Psalms 143:3 - Commentary Critical and Explanatory on the Whole Bible

Bible Comments

For the enemy hath persecuted my soul; he hath smitten my life down to the ground; he hath made me to dwell in darkness, as those that have been long dead.

For the enemy hath persecuted my soul. "For" introduces the reason urged for granting his request-namely, the violence of the godless enemy, which must bring God to the sufferer's side, in spite of the many shortcomings of the latter. The Psalmist has presented no such bar to his deliverance as that mentioned in Psalms 7:4-5.

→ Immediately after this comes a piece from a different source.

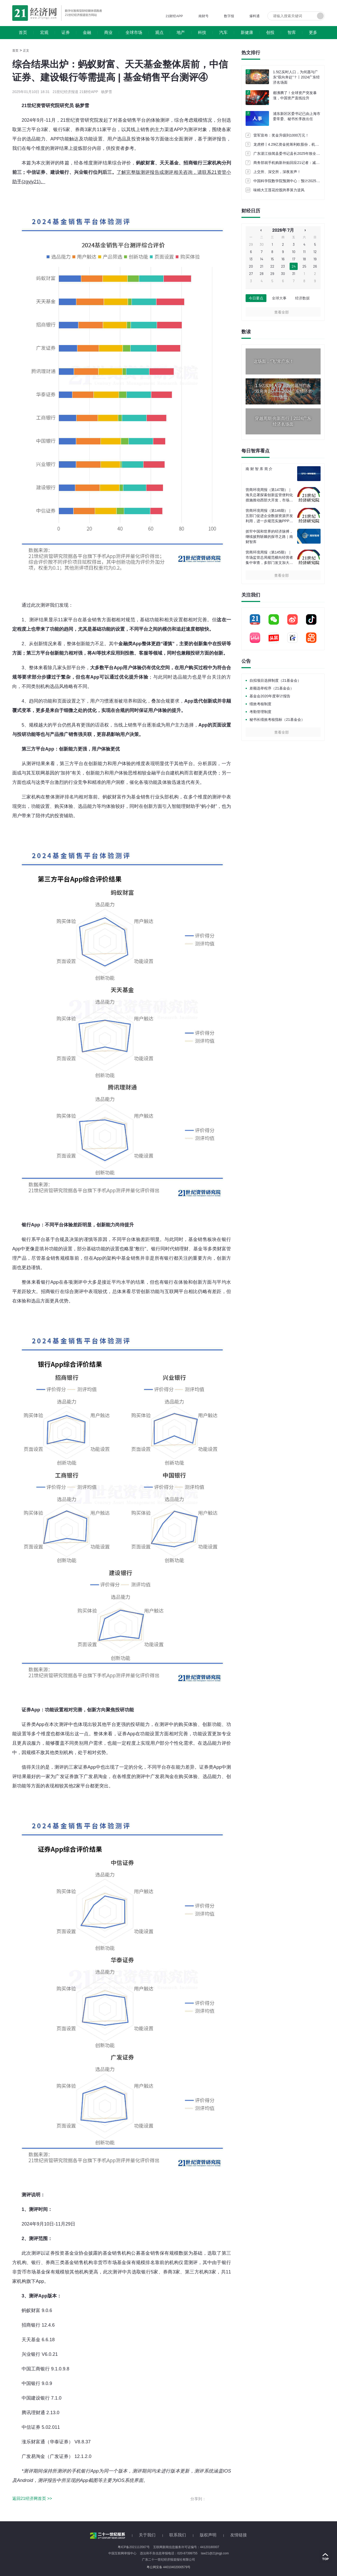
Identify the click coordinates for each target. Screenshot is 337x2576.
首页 (23, 32)
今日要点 (256, 298)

He hath made me to dwell in darkness, as those that have been long dead - (Lamentations 3:6; Psalms 7:5, end; 88:6.) Hengstenberg translates, 'in dark places,' and 'like one eternally dead.' So the Syriac. The Septuagint translate the Hebrew literally, 'those dead of an age,' or 'of eternity,' [hoos nekrous aioonos: `owlaam (H5769)] (cf. Psalms 88:5). No inference is warranted from this that David regarded the dead as about eternally to remain so, even if we adopt Hengstenberg's and the Syriac translation. All that such expressions mean is, the dead have no return to life on this earth in the present order of things. It is their "long home" (Ecclesiastes 12:5). David clearly looked for a future life and the resurrection (Psalms 16:10-11; Psalms 17:15).

Psalms 143:3

3 For the enemy hath persecuted my soul; he hath smitten my life down to the ground; he hath made me to dwell in darkness, as those that have been long dead.